Editorial: "Border control only way to stop tragedy"
First, thanks to the unnamed Courier editor for mentioning that "Not every illegal who makes it across the border" is a cop-killer. It would have been nice if the quote were more on the order of "Vanishingly few illegal immigrants are cop-killers or violent criminals of any kind," but the truth on this issue would be a lot to expect.
OK, editor, you and grandstanding Phil Gordon want to exhort the country to "secure our borders," and you malign every elected official in this country by implying corruption that keeps them from doing it. In your world, that's logical. So do your readers this respect: show, in detail, how that job can be done, with numbers and engineering.

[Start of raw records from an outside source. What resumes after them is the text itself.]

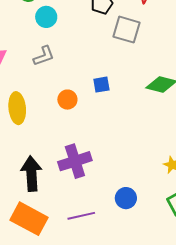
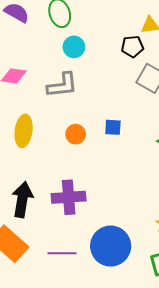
gray L-shape: (44, 56) -> (62, 85), size x1.4
blue circle: (126, 198) -> (111, 246), size x1.8

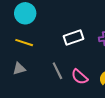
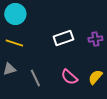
gray line: (57, 71) -> (35, 78), moved

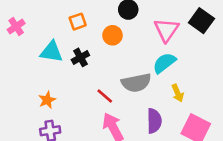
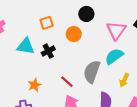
gray semicircle: (136, 83) -> (92, 72), turned 120
yellow arrow: (178, 93) -> (124, 80), turned 48
orange star: (47, 100) -> (34, 85), moved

A whole lot of very smart people have been working on this problem for decades and conclude that not only is it not practical in economic terms, it's not possible, period. You think you're smarter than all those experts, fine: put up or shut up. I think you're blowing smoke up the asses of your readers just to keep them stirred up and fearful enough to keep voting Republican. Prove me wrong.
8 comments:
Well put Steve. I am not sure how to solve the border problem and I don't think anyone in Washington knows how to either. As far as a fence goes, Sen. Trent Lott (a republican from Mississippi) said: "I have goats that can get out of a fence and people are a lot smarter than goats." So thanks for the editorial adding to the hype machine. Editorials like this is what gives the 'media' a bad name.
Be responsible, explain where to cut from the budget to solve the border issue? Cut out Iraq funding (snicker)? Children's Health Insurance programs? Where will the money come from once someone figures it out?

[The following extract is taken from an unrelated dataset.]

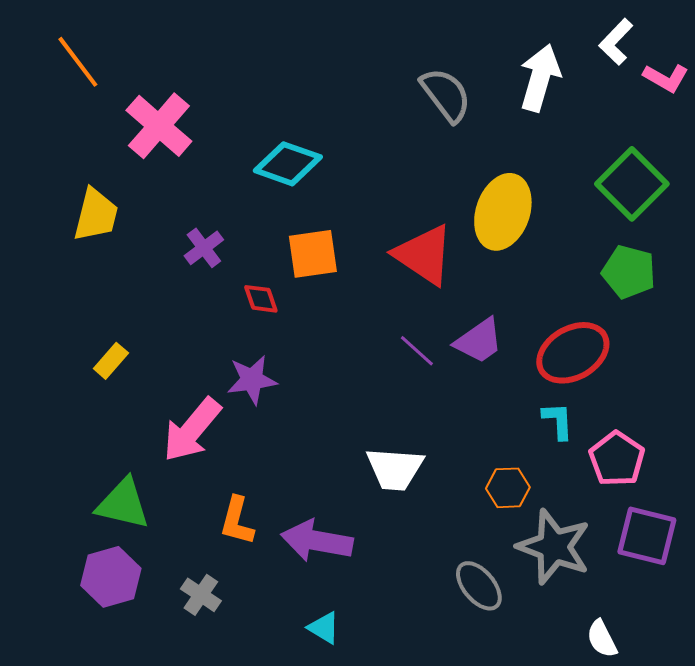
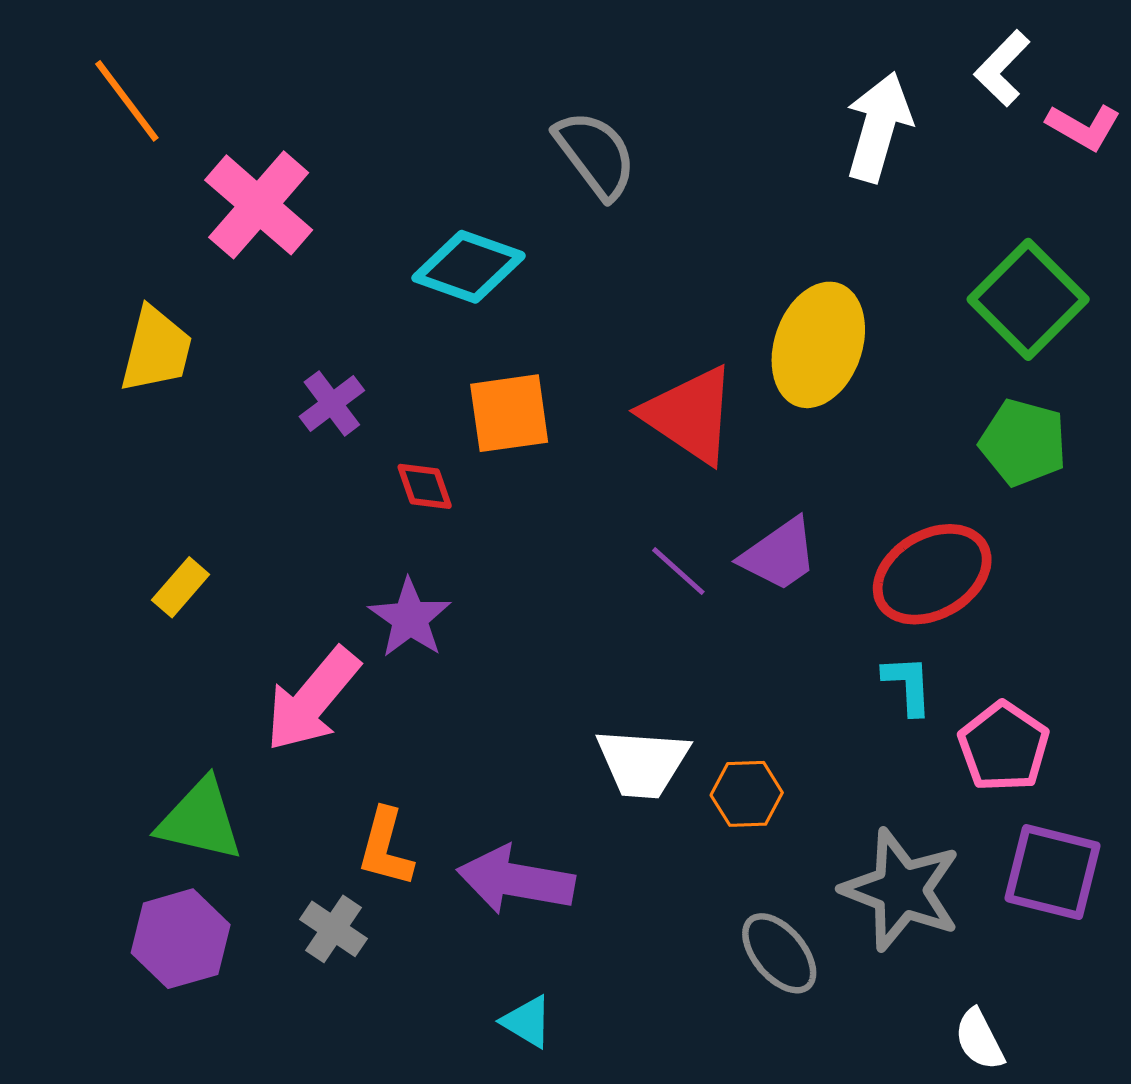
gray semicircle: (446, 95) -> (595, 155), moved
purple star: (252, 380) -> (410, 618), turned -30
orange hexagon: (508, 488) -> (747, 794), moved
gray cross: (201, 595) -> (334, 929), moved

Face it, like it or not, we are one piece of land. We should model our land like Europe does and get on with it. This is nothing more than republicans taking their last breath and showing their true racist colors. jared
So --we should import poverty, subsidize a corrupt, failed state & treat one group of "immigrants" differently than any other group hoping to enter the USA.
It seems to me that at one time, the California border was the preferred crossing point. Now it's Ariz. What happened to change the pattern?
What I'm saying, Granny, is that pouring money into a solution that can't work, as our editor advocates, is stupid and pointless.
What will work is being less concerned about limiting access to our country and more about keeping immigrants within the legal lines and out of the black market. Jared has it right.
OK, play the game by your own rules. If we don't like how the editor spews rhetoric without answers or a way to get it done, then you do the same. Don't close the border, and how are you going to keep the "immigrants within the legal lines and out of the black market"? How will you do this?
Go back to first principles and work with what's going to happen anyway. The problems with illegal immigration come about not because they're immigrants, but because they're illegal. They're illegal because we impose arbitrary limits on legal immigration by statute, as well as heavy bureaucratic rules that slow the process down. Where there's demand and an artificial shortage, the black market will supply the demand, that's Econ 101. By eliminating the shortage, we eliminate the black market.
The solution is not to close the border, but to do the American thing, open the doors wider, and use this volunteer resource to make us all richer. Create a light, easy system of cross-border worker registration and a legal framework for bringing them into the payroll tax system. Don't assume that every border-crosser wants to be a US citizen, and encourage them to maintain their lives and families in their home countries. Make this freedom mutual for Americans to work cross-border as part of the NAFTA treaty, and so finally free all the components of free trade.
Legal workers have to compete on a level playing field within the labor laws, so there's no loss of jobs by natives to an exploited labor force and no blood profits for exploitative businesses.
This labor force is already here and working -- that has deep implications for our economy. Bring it into the light and we maintain the benefits of the work they're doing and allow them to participate in the social fabric, meaning less crime and misery in our towns and cities.
Smart politicians are already on most of these ideas and quietly pushing them forward -- and they're not all Dems.
To answer Granny's question - the feds cranked up security on the California border a few years back to reduce crossings. They were having drug running problems (I can recall one case of a drug dealer living in Tijuana, with tunnels running from his tennis court into south San Diego).
But, cranking up SoCal security pushed the traffic into unguarded Arizona. They figured that the harsh desert out near Ajo and west of Nogales would prevent people from crossing. Of course, that didn't happen.
So now the Feds are learning their lesson that they not only now need a solution for Ariz., but also for New Mexico, and Texas (to prevent the same thing from occurring).
I want to help build the fence wile singing "God Bless America", eating my freedom fries, and having one thumb up my ars. This is how Americans are doing the job right know of running this country. I dont know how to solve the "problem", but to be real about it, I dont mind paying a few illegals to do my yard work. Why would a patriotic freedom frie eating fat cat American like me say that? Well, to put it simply because I dont want to pay another patriotic freedom frie eating American twice the pirce for a job well done. It's capitalism baby!! Cheap labor equals fat pockets and plenty of freedom fries and apple pie woohoo long live the U.S OF A! The employers we all work for do the same darn thing, are we all that dumb to not see this? This is a for profit world get with it. If they dont pick them here, they will pick them in China for you.
what ya'll thinking about that immigration series?